[Libri] “La collega tatuata” di Margherita Oggero – Mondadori (2003)

La collega tatuata

Questo, se vi è sfuggito in passato, non perdetevelo una seconda volta. E’ “La collega tatuata”, il primo della serie di romanzi di Margherita Oggero (Torino, 18 Marzo 1940) che hanno come protagonista e voce narrante la simpatica “profia” di lettere Camilla Baudino, un’ironica e brillante quarantenne, colta, informata, curiosa, leggermente frustrata, con il vezzo delle indagini poliziesche che, peraltro, riesce a condurre con grande spirito d’osservazione, intuito, capacità deduttive e, non ultimi, con una serie di pettegolezzi delle amiche.

Camilla ama i cani, il suo è Potti, un bassotto che adora. I cani ti scodinzolano anche se te ne sbatti del politically correct, se giudichi una scemata il new age, se rifiuti di frequentare chi chiama i bidelli operatori scolastici, i secondini agenti di polizia carceraria, gli ospedali strutture sanitarie eccetera. I cani non parlano non scrivono non rilasciano interviste alla tivù – non ancora – e in questo sta oggi la loro affidabilità..

Ha un marito, Renzo, utile per portare e andare a prendere la bambina a scuola, quando non la dimentica,  che odia le verdure lesse al punto da chiamarle “merdure” e la “fettina alla professoressa”, quella schiaffata nella padella antiaderente con un rametto di rosmarino, niente condimento e una gran puzza per tutta la casa, nonostante la cappa aspirante a due velocità.

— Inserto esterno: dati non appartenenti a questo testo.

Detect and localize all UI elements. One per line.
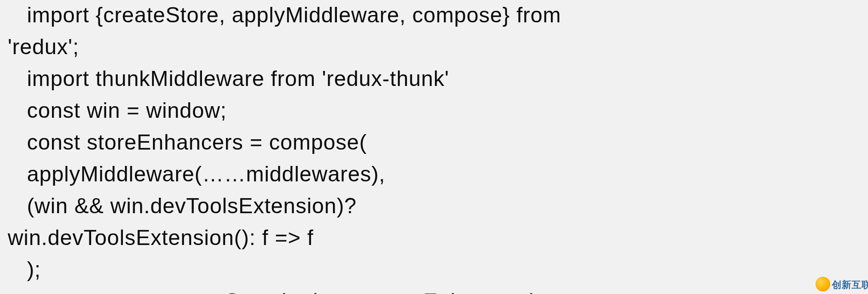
code-line: applyMiddleware(……middlewares), bbox=[8, 162, 385, 186]
code-line: const storeEnhancers = compose( bbox=[8, 130, 367, 154]
code-line: const store = createStore(reducer, store… bbox=[8, 289, 544, 294]
code-block: import {createStore, applyMiddleware, co… bbox=[8, 0, 561, 294]
code-line: import thunkMiddleware from 'redux-thunk… bbox=[8, 67, 449, 91]
watermark-logo-icon bbox=[816, 277, 830, 291]
code-line: import {createStore, applyMiddleware, co… bbox=[8, 3, 561, 27]
code-line: ); bbox=[8, 257, 41, 282]
watermark: 创新互联 bbox=[812, 273, 868, 294]
code-line: (win && win.devToolsExtension)? bbox=[8, 194, 357, 218]
code-line: 'redux'; bbox=[8, 35, 79, 59]
code-line: win.devToolsExtension(): f => f bbox=[8, 226, 314, 250]
watermark-text: 创新互联 bbox=[832, 279, 868, 291]
code-line: const win = window; bbox=[8, 98, 227, 122]
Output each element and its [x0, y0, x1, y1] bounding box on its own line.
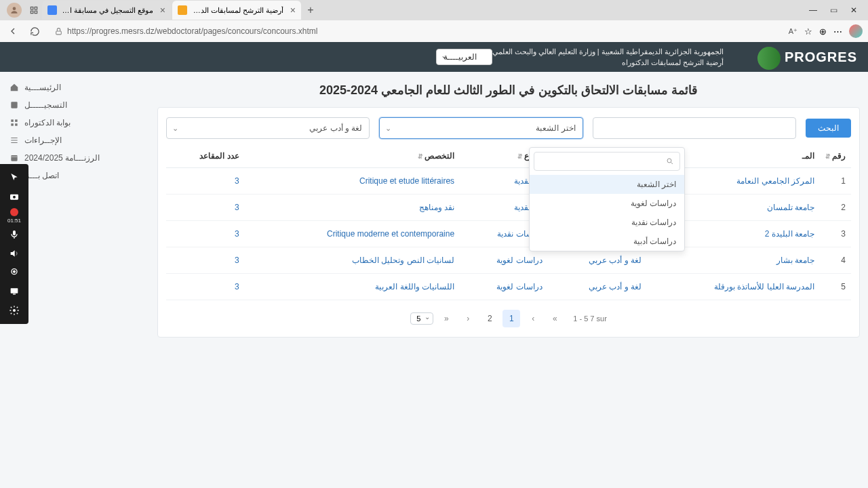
lock-icon	[54, 27, 63, 36]
search-favicon	[47, 5, 57, 15]
svg-rect-3	[31, 11, 33, 14]
svg-rect-1	[31, 7, 33, 9]
profile-avatar[interactable]	[7, 3, 22, 18]
address-bar: https://progres.mesrs.dz/webdoctorat/pag…	[0, 20, 868, 42]
favorite-icon[interactable]: ☆	[804, 26, 812, 37]
back-button[interactable]	[5, 24, 20, 39]
url-input[interactable]: https://progres.mesrs.dz/webdoctorat/pag…	[49, 26, 782, 36]
close-window-button[interactable]: ✕	[848, 5, 860, 15]
maximize-button[interactable]: ▭	[827, 5, 840, 15]
tab-overview-button[interactable]	[26, 2, 42, 18]
close-tab-icon[interactable]: ×	[160, 5, 165, 16]
svg-rect-2	[35, 7, 37, 9]
svg-rect-4	[35, 11, 37, 14]
progres-favicon	[178, 5, 187, 15]
browser-tab-1[interactable]: موقع التسجيل في مسابقة الدكتورا ×	[42, 1, 171, 20]
extension-icon[interactable]	[849, 24, 863, 38]
collections-icon[interactable]: ⊕	[819, 26, 827, 37]
tab-title: موقع التسجيل في مسابقة الدكتورا	[61, 6, 153, 15]
svg-rect-5	[56, 30, 62, 34]
tab-bar: موقع التسجيل في مسابقة الدكتورا × أرضية …	[0, 0, 868, 20]
browser-tab-2[interactable]: أرضية الترشح لمسابقات الدكتوراه ×	[172, 1, 301, 20]
tab-title: أرضية الترشح لمسابقات الدكتوراه	[191, 6, 283, 15]
new-tab-button[interactable]: +	[302, 4, 319, 16]
menu-icon[interactable]: ⋯	[833, 26, 842, 37]
read-aloud-icon[interactable]: A⁺	[789, 27, 797, 36]
close-tab-icon[interactable]: ×	[290, 5, 296, 16]
url-text: https://progres.mesrs.dz/webdoctorat/pag…	[67, 26, 318, 36]
minimize-button[interactable]: —	[807, 5, 819, 15]
refresh-button[interactable]	[27, 24, 42, 39]
window-controls: — ▭ ✕	[802, 5, 865, 15]
browser-chrome: موقع التسجيل في مسابقة الدكتورا × أرضية …	[0, 0, 868, 42]
svg-point-0	[13, 7, 16, 10]
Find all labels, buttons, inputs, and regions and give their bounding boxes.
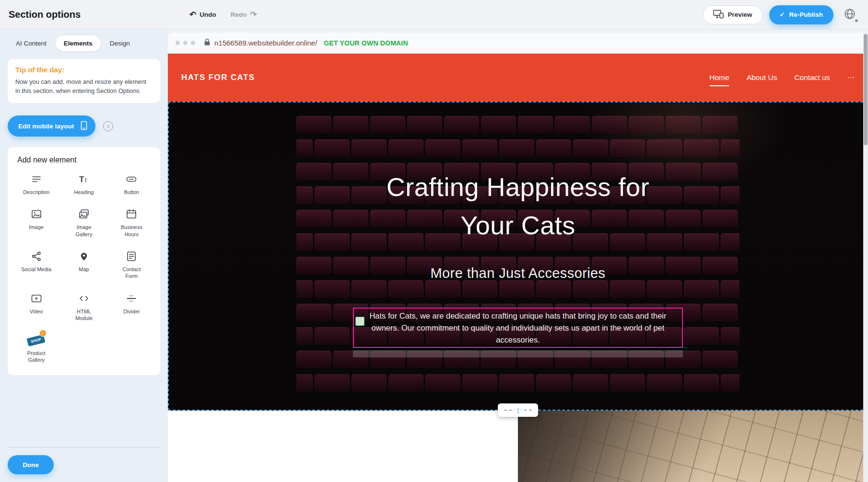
next-section (168, 411, 868, 482)
tip-of-the-day-card: Tip of the day: Now you can add, move an… (8, 59, 160, 103)
button-icon (125, 173, 138, 185)
map-pin-icon (78, 250, 90, 263)
element-product-gallery[interactable]: SHOP ↑ Product Gallery (15, 334, 58, 364)
notification-dot (855, 19, 858, 22)
lock-icon (204, 38, 211, 48)
site-header[interactable]: HATS FOR CATS Home About Us Contact us ⋯ (168, 54, 868, 102)
heading-icon: Tt (78, 173, 90, 185)
add-element-title: Add new element (17, 156, 154, 164)
element-contact-form[interactable]: Contact Form (110, 250, 152, 280)
nav-about-us[interactable]: About Us (747, 73, 777, 82)
nav-home[interactable]: Home (709, 73, 729, 82)
element-map[interactable]: Map (63, 250, 105, 280)
element-social-media[interactable]: Social Media (15, 250, 58, 280)
tip-title: Tip of the day: (15, 66, 152, 74)
language-globe-button[interactable] (840, 5, 859, 24)
republish-button[interactable]: ✓ Re-Publish (769, 5, 833, 24)
hero-section-selected[interactable]: Crafting Happiness for Your Cats More th… (168, 102, 868, 411)
svg-text:t: t (85, 176, 87, 184)
browser-chrome-bar: n1566589.websitebuilder.online/ GET YOUR… (168, 33, 868, 54)
devices-icon (713, 10, 724, 20)
element-html-module[interactable]: HTML Module (63, 292, 105, 322)
floor-tiles-photo (518, 411, 868, 482)
site-url: n1566589.websitebuilder.online/ (214, 39, 317, 47)
site-viewport: HATS FOR CATS Home About Us Contact us ⋯… (168, 54, 868, 482)
svg-text:T: T (79, 175, 84, 184)
undo-button[interactable]: ↶ Undo (189, 11, 216, 19)
tip-body: Now you can add, move and resize any ele… (15, 78, 152, 95)
preview-area: n1566589.websitebuilder.online/ GET YOUR… (168, 30, 868, 482)
undo-redo-group: ↶ Undo Redo ↷ (189, 11, 257, 19)
nav-more-icon[interactable]: ⋯ (847, 73, 855, 82)
description-icon (30, 173, 43, 185)
element-description[interactable]: Description (15, 173, 58, 195)
sidebar-divider (8, 447, 160, 448)
nav-contact-us[interactable]: Contact us (794, 73, 830, 82)
done-button[interactable]: Done (8, 455, 54, 474)
image-icon (30, 208, 43, 220)
element-image[interactable]: Image (15, 208, 58, 238)
resize-arrows-icon: ↕ (515, 406, 522, 414)
social-media-icon (30, 250, 43, 263)
sidebar-tabs: AI Content Elements Design (8, 35, 160, 51)
tab-design[interactable]: Design (102, 35, 138, 51)
tab-ai-content[interactable]: AI Content (8, 35, 55, 51)
get-your-own-domain-link[interactable]: GET YOUR OWN DOMAIN (324, 39, 408, 47)
image-gallery-icon (78, 208, 90, 220)
element-divider[interactable]: Divider (110, 292, 152, 322)
redo-icon: ↷ (250, 11, 257, 19)
edit-mobile-label: Edit mobile layout (18, 123, 74, 130)
hero-heading[interactable]: Crafting Happiness for Your Cats (169, 168, 867, 244)
section-options-sidebar: AI Content Elements Design Tip of the da… (0, 30, 168, 482)
element-image-gallery[interactable]: Image Gallery (63, 208, 105, 238)
code-brackets-icon (78, 292, 90, 305)
window-dots-icon (176, 41, 195, 45)
redo-label: Redo (231, 11, 247, 18)
element-drag-handle[interactable] (355, 317, 364, 326)
contact-form-icon (125, 250, 138, 263)
element-heading[interactable]: Tt Heading (63, 173, 105, 195)
topbar-actions: Preview ✓ Re-Publish (703, 5, 859, 24)
check-icon: ✓ (780, 11, 785, 18)
info-icon[interactable]: i (103, 121, 113, 131)
site-nav: Home About Us Contact us ⋯ (709, 73, 855, 82)
site-logo[interactable]: HATS FOR CATS (181, 73, 255, 82)
hero-text-block: Crafting Happiness for Your Cats More th… (169, 103, 867, 410)
republish-label: Re-Publish (789, 11, 823, 18)
selected-paragraph-element[interactable]: Hats for Cats, we are dedicated to craft… (353, 308, 683, 348)
scrollbar-thumb[interactable] (864, 34, 868, 145)
add-new-element-panel: Add new element Description Tt Heading (8, 147, 160, 375)
divider-icon (125, 292, 138, 305)
placeholder-bar (353, 350, 683, 357)
globe-icon (844, 8, 856, 22)
upgrade-badge-icon: ↑ (39, 330, 47, 337)
phone-icon (80, 121, 88, 132)
hero-paragraph[interactable]: Hats for Cats, we are dedicated to craft… (354, 310, 682, 346)
editor-topbar: Section options ↶ Undo Redo ↷ Preview ✓ … (0, 0, 868, 30)
redo-button[interactable]: Redo ↷ (231, 11, 257, 19)
next-section-blank (168, 411, 518, 482)
preview-scrollbar (863, 33, 868, 482)
sidebar-spacer (0, 383, 168, 447)
preview-label: Preview (728, 11, 752, 18)
element-button[interactable]: Button (110, 173, 152, 195)
undo-label: Undo (199, 11, 216, 18)
section-resize-handle[interactable]: ↕ (498, 403, 538, 417)
hero-subheading[interactable]: More than Just Accessories (169, 265, 867, 281)
video-icon (30, 292, 43, 305)
preview-button[interactable]: Preview (703, 5, 762, 24)
page-title: Section options (9, 9, 81, 20)
element-grid: Description Tt Heading Button (13, 173, 154, 364)
business-hours-icon (125, 208, 138, 220)
edit-mobile-layout-button[interactable]: Edit mobile layout (8, 115, 95, 137)
undo-icon: ↶ (189, 11, 196, 19)
element-business-hours[interactable]: Business Hours (110, 208, 152, 238)
element-video[interactable]: Video (15, 292, 58, 322)
product-gallery-icon: SHOP ↑ (27, 334, 45, 346)
tab-elements[interactable]: Elements (56, 35, 101, 51)
edit-mobile-row: Edit mobile layout i (8, 115, 160, 137)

La figlia, Livietta, di otto anni, è una bambina super cinica e super spassosa in grado di tenere testa a tutti:  «Lo sai mamma cos’ha fatto oggi Alice?» attaccò Livietta alla prima cucchiaiata di minestrina.
«Cos’ha fatto?»
«Ha fatto due palline dal naso e le ha appiccicate sul mio banco.»
«Si chiamano caccole. E tu?»
«Io ne ho fatte tre e le ho appiccicate sul suo.[..] Io non le trovo schifose, le fanno tutti. Quando sono in macchina da soli gli uomini le fanno sempre. Le donne no, come mai?»
«Le donne sono meno sozzone e visto che sei una donna potresti smettere di farle anche tu.»
«Io non sono una donna ma una bambina e le faccio solo quando nessuno mi vede. Meno stamattina ma non avevo cominciato io.»
Con Livietta era difficile aver l’ultima parola.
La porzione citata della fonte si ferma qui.